[Document structure recognition data]

= = =

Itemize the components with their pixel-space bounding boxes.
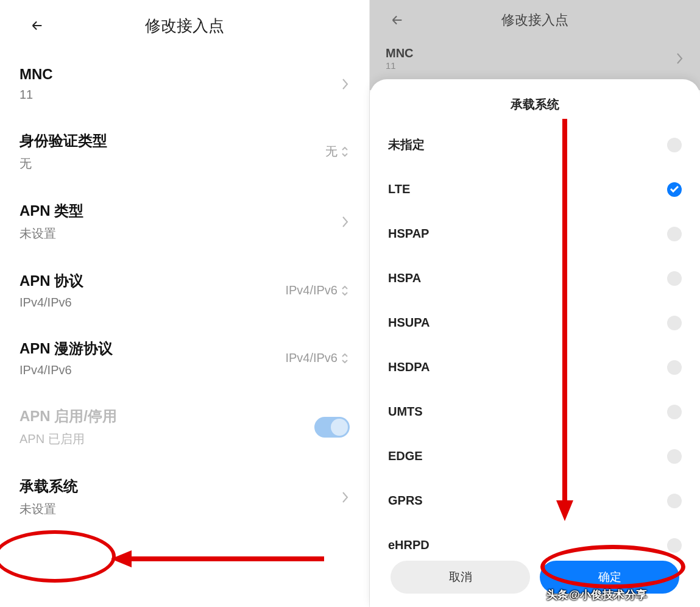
- radio-icon[interactable]: [667, 449, 682, 464]
- row-title: MNC: [386, 46, 414, 60]
- row-title: APN 启用/停用: [19, 406, 117, 426]
- back-icon[interactable]: [30, 19, 44, 32]
- row-sub: 未设置: [19, 225, 83, 242]
- row-sub: 无: [19, 155, 107, 172]
- sort-arrows-icon: [341, 352, 350, 365]
- option-label: HSPAP: [388, 227, 429, 241]
- left-screen: 修改接入点 MNC 11 身份验证类型 无 无: [0, 0, 370, 607]
- toggle-switch[interactable]: [314, 417, 350, 438]
- chevron-right-icon: [341, 215, 350, 229]
- option-row[interactable]: GPRS: [388, 478, 682, 523]
- sort-arrows-icon: [341, 284, 350, 297]
- option-label: HSDPA: [388, 360, 430, 374]
- row-value: 无: [325, 143, 338, 160]
- annotation-ellipse: [0, 530, 116, 583]
- row-sub: 11: [19, 88, 53, 102]
- option-row[interactable]: UMTS: [388, 389, 682, 434]
- option-label: HSPA: [388, 271, 421, 285]
- row-apn-enable: APN 启用/停用 APN 已启用: [19, 392, 350, 462]
- option-label: EDGE: [388, 449, 423, 463]
- chevron-right-icon: [341, 77, 350, 91]
- radio-icon[interactable]: [667, 316, 682, 330]
- row-title: APN 类型: [19, 201, 83, 221]
- radio-icon[interactable]: [667, 227, 682, 241]
- radio-icon[interactable]: [667, 360, 682, 375]
- row-sub: 11: [386, 60, 414, 71]
- row-title: 承载系统: [19, 477, 78, 496]
- row-value: IPv4/IPv6: [285, 283, 338, 297]
- annotation-arrow: [111, 547, 330, 571]
- row-sub: IPv4/IPv6: [19, 296, 83, 310]
- bearer-popup: 承载系统 未指定LTEHSPAPHSPAHSUPAHSDPAUMTSEDGEGP…: [370, 79, 700, 607]
- row-sub: 未设置: [19, 501, 78, 517]
- row-apn-protocol[interactable]: APN 协议 IPv4/IPv6 IPv4/IPv6: [19, 257, 350, 324]
- radio-icon[interactable]: [667, 538, 682, 553]
- cancel-button[interactable]: 取消: [391, 561, 530, 594]
- option-label: eHRPD: [388, 538, 430, 552]
- row-apn-type[interactable]: APN 类型 未设置: [19, 186, 350, 257]
- option-row[interactable]: LTE: [388, 167, 682, 211]
- chevron-right-icon: [676, 52, 684, 65]
- dim-row-mnc: MNC 11: [386, 40, 684, 71]
- row-mnc[interactable]: MNC 11: [19, 51, 350, 116]
- radio-checked-icon[interactable]: [667, 182, 682, 197]
- row-title: APN 协议: [19, 271, 83, 291]
- row-sub: IPv4/IPv6: [19, 363, 113, 377]
- page-title: 修改接入点: [145, 15, 224, 37]
- option-label: LTE: [388, 182, 410, 196]
- row-value: IPv4/IPv6: [285, 351, 338, 365]
- row-apn-roam-protocol[interactable]: APN 漫游协议 IPv4/IPv6 IPv4/IPv6: [19, 324, 350, 392]
- option-row[interactable]: EDGE: [388, 434, 682, 478]
- back-icon[interactable]: [391, 13, 404, 27]
- header: 修改接入点: [19, 0, 350, 51]
- header: 修改接入点: [386, 0, 684, 40]
- row-auth-type[interactable]: 身份验证类型 无 无: [19, 116, 350, 186]
- right-screen: 修改接入点 MNC 11 承载系统 未指定LTEHSPAPHSPAHSUPAHS…: [370, 0, 700, 607]
- page-title: 修改接入点: [501, 11, 568, 29]
- option-row[interactable]: HSDPA: [388, 345, 682, 389]
- popup-title: 承载系统: [388, 96, 682, 113]
- svg-marker-1: [111, 550, 132, 567]
- option-row[interactable]: HSPAP: [388, 211, 682, 256]
- option-label: UMTS: [388, 405, 423, 419]
- sort-arrows-icon: [341, 145, 350, 158]
- row-title: APN 漫游协议: [19, 339, 113, 358]
- option-row[interactable]: eHRPD: [388, 523, 682, 557]
- option-row[interactable]: HSUPA: [388, 300, 682, 345]
- row-title: MNC: [19, 66, 53, 83]
- watermark: 头条@小俊技术分享: [546, 587, 648, 602]
- chevron-right-icon: [341, 491, 350, 504]
- row-title: 身份验证类型: [19, 131, 107, 151]
- option-label: GPRS: [388, 494, 423, 508]
- row-sub: APN 已启用: [19, 431, 117, 447]
- radio-icon[interactable]: [667, 494, 682, 508]
- option-row[interactable]: 未指定: [388, 122, 682, 167]
- option-label: HSUPA: [388, 316, 430, 330]
- dimmed-background: 修改接入点 MNC 11: [370, 0, 700, 90]
- radio-icon[interactable]: [667, 405, 682, 419]
- option-row[interactable]: HSPA: [388, 256, 682, 300]
- radio-icon[interactable]: [667, 271, 682, 286]
- option-label: 未指定: [388, 137, 425, 153]
- radio-icon[interactable]: [667, 138, 682, 152]
- row-bearer[interactable]: 承载系统 未设置: [19, 462, 350, 532]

= = =

> Work instruction
Images aside, return each entry above precisely as it stands.

> Task answer
Itemize the components with their pixel-space bounding boxes.
- radio-icon[interactable]: [667, 449, 682, 464]
- row-title: MNC: [386, 46, 414, 60]
- row-title: APN 启用/停用: [19, 406, 117, 426]
- back-icon[interactable]: [30, 19, 44, 32]
- row-sub: 未设置: [19, 225, 83, 242]
- row-sub: 无: [19, 155, 107, 172]
- sort-arrows-icon: [341, 352, 350, 365]
- option-label: HSPAP: [388, 227, 429, 241]
- left-screen: 修改接入点 MNC 11 身份验证类型 无 无: [0, 0, 370, 607]
- toggle-switch[interactable]: [314, 417, 350, 438]
- chevron-right-icon: [341, 215, 350, 229]
- option-row[interactable]: GPRS: [388, 478, 682, 523]
- sort-arrows-icon: [341, 284, 350, 297]
- option-label: HSDPA: [388, 360, 430, 374]
- row-value: 无: [325, 143, 338, 160]
- annotation-ellipse: [0, 530, 116, 583]
- row-sub: 11: [19, 88, 53, 102]
- option-row[interactable]: UMTS: [388, 389, 682, 434]
- option-label: HSPA: [388, 271, 421, 285]
- row-apn-enable: APN 启用/停用 APN 已启用: [19, 392, 350, 462]
- option-label: EDGE: [388, 449, 423, 463]
- chevron-right-icon: [341, 77, 350, 91]
- radio-icon[interactable]: [667, 316, 682, 330]
- row-title: APN 类型: [19, 201, 83, 221]
- radio-icon[interactable]: [667, 227, 682, 241]
- radio-icon[interactable]: [667, 360, 682, 375]
- row-sub: 11: [386, 60, 414, 71]
- row-title: 承载系统: [19, 477, 78, 496]
- row-value: IPv4/IPv6: [285, 283, 338, 297]
- annotation-arrow: [111, 547, 330, 571]
- row-sub: IPv4/IPv6: [19, 296, 83, 310]
- bearer-popup: 承载系统 未指定LTEHSPAPHSPAHSUPAHSDPAUMTSEDGEGP…: [370, 79, 700, 607]
- row-sub: 未设置: [19, 501, 78, 517]
- row-apn-protocol[interactable]: APN 协议 IPv4/IPv6 IPv4/IPv6: [19, 257, 350, 324]
- radio-icon[interactable]: [667, 538, 682, 553]
- cancel-button[interactable]: 取消: [391, 561, 530, 594]
- option-label: eHRPD: [388, 538, 430, 552]
- row-apn-type[interactable]: APN 类型 未设置: [19, 186, 350, 257]
- option-row[interactable]: LTE: [388, 167, 682, 211]
- chevron-right-icon: [676, 52, 684, 65]
- dim-row-mnc: MNC 11: [386, 40, 684, 71]
- row-mnc[interactable]: MNC 11: [19, 51, 350, 116]
- radio-checked-icon[interactable]: [667, 182, 682, 197]
- row-title: APN 协议: [19, 271, 83, 291]
- row-sub: IPv4/IPv6: [19, 363, 113, 377]
- page-title: 修改接入点: [145, 15, 224, 37]
- option-label: LTE: [388, 182, 410, 196]
- row-value: IPv4/IPv6: [285, 351, 338, 365]
- row-apn-roam-protocol[interactable]: APN 漫游协议 IPv4/IPv6 IPv4/IPv6: [19, 324, 350, 392]
- option-row[interactable]: EDGE: [388, 434, 682, 478]
- back-icon[interactable]: [391, 13, 404, 27]
- header: 修改接入点: [19, 0, 350, 51]
- header: 修改接入点: [386, 0, 684, 40]
- row-auth-type[interactable]: 身份验证类型 无 无: [19, 116, 350, 186]
- right-screen: 修改接入点 MNC 11 承载系统 未指定LTEHSPAPHSPAHSUPAHS…: [370, 0, 700, 607]
- page-title: 修改接入点: [501, 11, 568, 29]
- option-row[interactable]: HSDPA: [388, 345, 682, 389]
- popup-title: 承载系统: [388, 96, 682, 113]
- svg-marker-1: [111, 550, 132, 567]
- option-row[interactable]: HSPAP: [388, 211, 682, 256]
- option-label: UMTS: [388, 405, 423, 419]
- sort-arrows-icon: [341, 145, 350, 158]
- row-title: APN 漫游协议: [19, 339, 113, 358]
- option-row[interactable]: eHRPD: [388, 523, 682, 557]
- option-row[interactable]: HSUPA: [388, 300, 682, 345]
- row-title: MNC: [19, 66, 53, 83]
- watermark: 头条@小俊技术分享: [546, 587, 648, 602]
- chevron-right-icon: [341, 491, 350, 504]
- row-title: 身份验证类型: [19, 131, 107, 151]
- option-label: GPRS: [388, 494, 423, 508]
- row-sub: APN 已启用: [19, 431, 117, 447]
- radio-icon[interactable]: [667, 494, 682, 508]
- option-row[interactable]: 未指定: [388, 122, 682, 167]
- option-label: HSUPA: [388, 316, 430, 330]
- dimmed-background: 修改接入点 MNC 11: [370, 0, 700, 90]
- radio-icon[interactable]: [667, 405, 682, 419]
- option-row[interactable]: HSPA: [388, 256, 682, 300]
- radio-icon[interactable]: [667, 271, 682, 286]
- option-label: 未指定: [388, 137, 425, 153]
- radio-icon[interactable]: [667, 138, 682, 152]
- row-bearer[interactable]: 承载系统 未设置: [19, 462, 350, 532]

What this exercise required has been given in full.